After doing a weeklong residency in the Rif, in Morocco, in 2024, Caselli felt that for their research, it would be interesting to add other influences or ‘contaminations’ as they describe it, such as learning techniques from other places and using local materials. They were invited through Isola to be part of a residency project in Saudi Arabia, founded by a local art collector. The brief was to design a series of light fixtures that blend both Saudi and Italian cultures. Through her out-of-the-box research and determination, Caselli found herself working in Jeddah for three weeks with a family-run commercial ceramics workshop located nearly one hour outside of the city, off of the road that leads to Mecca. The workshop produces mostly the large ceramic amphora that are used to collect water or as decorative outdoor pots. It is run by a multi-generational Egyptian family, all men, who had never worked with a designer or anyone from the outside before. After a slow start, the experience was transformative for Caselli, and likely the ceramicists as well. Using google translate and her own drawings, they began working together to create a series of ceramic light fixtures, something completely outside of the artisans usual day-to-day. “When I arrived at this place – they work with such different techniques and the clay is completely different – so I needed to adapt to their way. It’s not like in Europe, where the artisans have their nice shops or a master craftsman, here it was totally different.” Out in the middle of nowhere, there was a huge mountain of broken pots, little shelter, with four stations spinning pots all day long. “Slowly we adapted to each other. They were laughing at me decorating the vases or when Francesco arrived with his air compressor to paint onto the surface. It was very interesting to experience; the passion for the material, the clay being a universal language. It was the glue that connected us. It was very emotional…they became like family by the end. They were such good souls – doing everything to help us.” The project, Harara, is a series of totemic, sculptural clay forms, decorated with their personal symbology such as hearts, moons, curving lines and poetic phrases. Some of the ceramic forms have Korean paper lanterns for a soft and subtle light which evokes the mystery and beauty of the desert landscapes. The lights were featured in the Islamic Arts Biennale (January 25-May 25, 2025).
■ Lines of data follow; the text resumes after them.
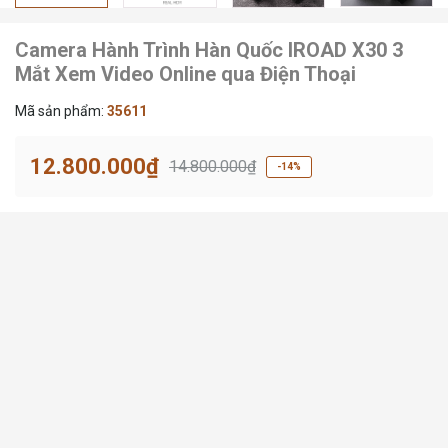
Camera Hành Trình Hàn Quốc IROAD X30 3
Mắt Xem Video Online qua Điện Thoại
Mã sản phẩm:
35611
12.800.000₫
14.800.000₫
-14%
Today, Caselli is devoting herself fully to CCONTINUA + MAMT, and the pair have exhibited in Collectible, Paris Design Week, Lake Como Design Fair and Milan, where they just presented new work in two exhibitions: “Dal mare non vedo che cieli” and “Can You Imagine,” a group show presented at Rossana Orlandi by Secondome curated by Federica Sala.
Storytelling is always at the root of each of CCONTINUA + MAMT’s projects. Personal mythologies mixed with experiences and unexpected inspirations give the work this layer of intuition, instinct and freedom, which makes it unique. As Caselli shares, “For us, this is the way to make pieces that are true, believable and representing something real of its time and place – of its place.”